+++ Task inputs

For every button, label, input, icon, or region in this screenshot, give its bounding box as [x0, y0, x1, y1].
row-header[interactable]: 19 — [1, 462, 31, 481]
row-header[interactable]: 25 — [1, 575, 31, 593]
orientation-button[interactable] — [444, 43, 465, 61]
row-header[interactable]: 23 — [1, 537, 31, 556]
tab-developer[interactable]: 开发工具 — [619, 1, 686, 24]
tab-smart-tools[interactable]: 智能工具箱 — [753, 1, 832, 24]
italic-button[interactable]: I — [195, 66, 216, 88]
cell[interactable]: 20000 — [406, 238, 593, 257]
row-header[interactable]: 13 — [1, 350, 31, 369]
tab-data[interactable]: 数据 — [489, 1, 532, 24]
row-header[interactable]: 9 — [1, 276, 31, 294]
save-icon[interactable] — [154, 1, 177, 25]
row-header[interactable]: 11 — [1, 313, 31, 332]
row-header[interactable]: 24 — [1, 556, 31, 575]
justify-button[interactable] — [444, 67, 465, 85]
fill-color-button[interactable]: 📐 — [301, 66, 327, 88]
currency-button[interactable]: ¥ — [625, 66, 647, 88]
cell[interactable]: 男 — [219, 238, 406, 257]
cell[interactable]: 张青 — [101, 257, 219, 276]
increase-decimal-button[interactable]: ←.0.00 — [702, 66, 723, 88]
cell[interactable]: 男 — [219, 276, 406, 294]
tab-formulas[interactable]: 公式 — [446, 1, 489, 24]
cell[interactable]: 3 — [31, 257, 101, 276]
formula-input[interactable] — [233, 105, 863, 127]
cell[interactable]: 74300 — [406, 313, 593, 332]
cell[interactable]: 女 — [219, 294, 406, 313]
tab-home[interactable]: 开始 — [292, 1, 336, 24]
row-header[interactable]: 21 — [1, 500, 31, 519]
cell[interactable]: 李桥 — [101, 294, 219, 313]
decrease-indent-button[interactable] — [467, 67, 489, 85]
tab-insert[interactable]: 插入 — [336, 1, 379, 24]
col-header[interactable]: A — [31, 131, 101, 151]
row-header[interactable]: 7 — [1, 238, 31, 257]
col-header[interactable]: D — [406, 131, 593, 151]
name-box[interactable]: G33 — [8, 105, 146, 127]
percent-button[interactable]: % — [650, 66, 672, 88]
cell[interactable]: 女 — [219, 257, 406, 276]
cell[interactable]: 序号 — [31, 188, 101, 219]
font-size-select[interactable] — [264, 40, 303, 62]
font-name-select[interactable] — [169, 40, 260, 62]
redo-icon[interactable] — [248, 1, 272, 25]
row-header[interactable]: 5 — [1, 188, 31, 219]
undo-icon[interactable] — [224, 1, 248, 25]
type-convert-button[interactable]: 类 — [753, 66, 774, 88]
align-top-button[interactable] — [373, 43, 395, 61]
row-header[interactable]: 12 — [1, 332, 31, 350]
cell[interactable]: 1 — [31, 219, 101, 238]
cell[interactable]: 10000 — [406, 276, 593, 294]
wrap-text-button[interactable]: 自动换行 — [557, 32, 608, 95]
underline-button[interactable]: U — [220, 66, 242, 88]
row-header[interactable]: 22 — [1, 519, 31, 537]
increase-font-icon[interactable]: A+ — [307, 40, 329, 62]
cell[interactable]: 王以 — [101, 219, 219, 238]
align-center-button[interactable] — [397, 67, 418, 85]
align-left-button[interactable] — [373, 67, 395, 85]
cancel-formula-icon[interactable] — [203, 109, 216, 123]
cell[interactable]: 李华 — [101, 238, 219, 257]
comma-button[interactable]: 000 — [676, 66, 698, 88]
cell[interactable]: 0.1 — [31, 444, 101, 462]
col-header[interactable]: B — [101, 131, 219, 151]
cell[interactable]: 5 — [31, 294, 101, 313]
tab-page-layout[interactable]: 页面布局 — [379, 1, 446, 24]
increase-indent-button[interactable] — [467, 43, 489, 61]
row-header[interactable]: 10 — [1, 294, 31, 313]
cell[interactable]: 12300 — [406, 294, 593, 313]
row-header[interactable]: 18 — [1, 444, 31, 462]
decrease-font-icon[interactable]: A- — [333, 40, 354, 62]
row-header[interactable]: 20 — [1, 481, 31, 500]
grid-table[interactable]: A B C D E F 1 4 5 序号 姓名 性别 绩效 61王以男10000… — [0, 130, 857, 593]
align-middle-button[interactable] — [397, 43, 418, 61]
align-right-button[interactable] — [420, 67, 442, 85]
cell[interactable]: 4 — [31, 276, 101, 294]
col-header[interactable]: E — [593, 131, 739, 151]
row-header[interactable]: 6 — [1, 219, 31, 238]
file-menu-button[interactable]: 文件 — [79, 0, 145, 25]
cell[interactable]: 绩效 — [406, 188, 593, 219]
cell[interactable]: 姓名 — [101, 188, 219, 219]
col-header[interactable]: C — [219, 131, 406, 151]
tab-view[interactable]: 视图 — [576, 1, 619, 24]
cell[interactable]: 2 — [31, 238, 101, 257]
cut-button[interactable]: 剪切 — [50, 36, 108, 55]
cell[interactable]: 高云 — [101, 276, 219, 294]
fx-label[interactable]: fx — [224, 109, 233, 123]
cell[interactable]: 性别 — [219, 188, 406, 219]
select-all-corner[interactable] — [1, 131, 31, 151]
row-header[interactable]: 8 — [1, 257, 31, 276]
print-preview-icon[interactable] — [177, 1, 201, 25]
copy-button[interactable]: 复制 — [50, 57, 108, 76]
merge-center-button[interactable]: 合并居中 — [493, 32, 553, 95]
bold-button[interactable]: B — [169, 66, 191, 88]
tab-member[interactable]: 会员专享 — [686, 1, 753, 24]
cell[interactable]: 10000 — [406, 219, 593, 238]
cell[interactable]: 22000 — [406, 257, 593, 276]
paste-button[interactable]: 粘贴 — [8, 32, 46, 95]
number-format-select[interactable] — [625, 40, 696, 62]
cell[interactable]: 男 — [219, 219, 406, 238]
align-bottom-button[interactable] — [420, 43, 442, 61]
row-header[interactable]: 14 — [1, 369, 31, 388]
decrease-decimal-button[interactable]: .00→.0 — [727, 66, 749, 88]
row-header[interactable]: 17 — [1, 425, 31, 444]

++++++

Work order: Wherever the word "label" occurs in the data, copy that whole line.

Written solution:
For every button, label, input, icon, or region in this screenshot, give its bounding box as [x0, y0, x1, y1].
fx-label[interactable]: fx — [224, 109, 233, 123]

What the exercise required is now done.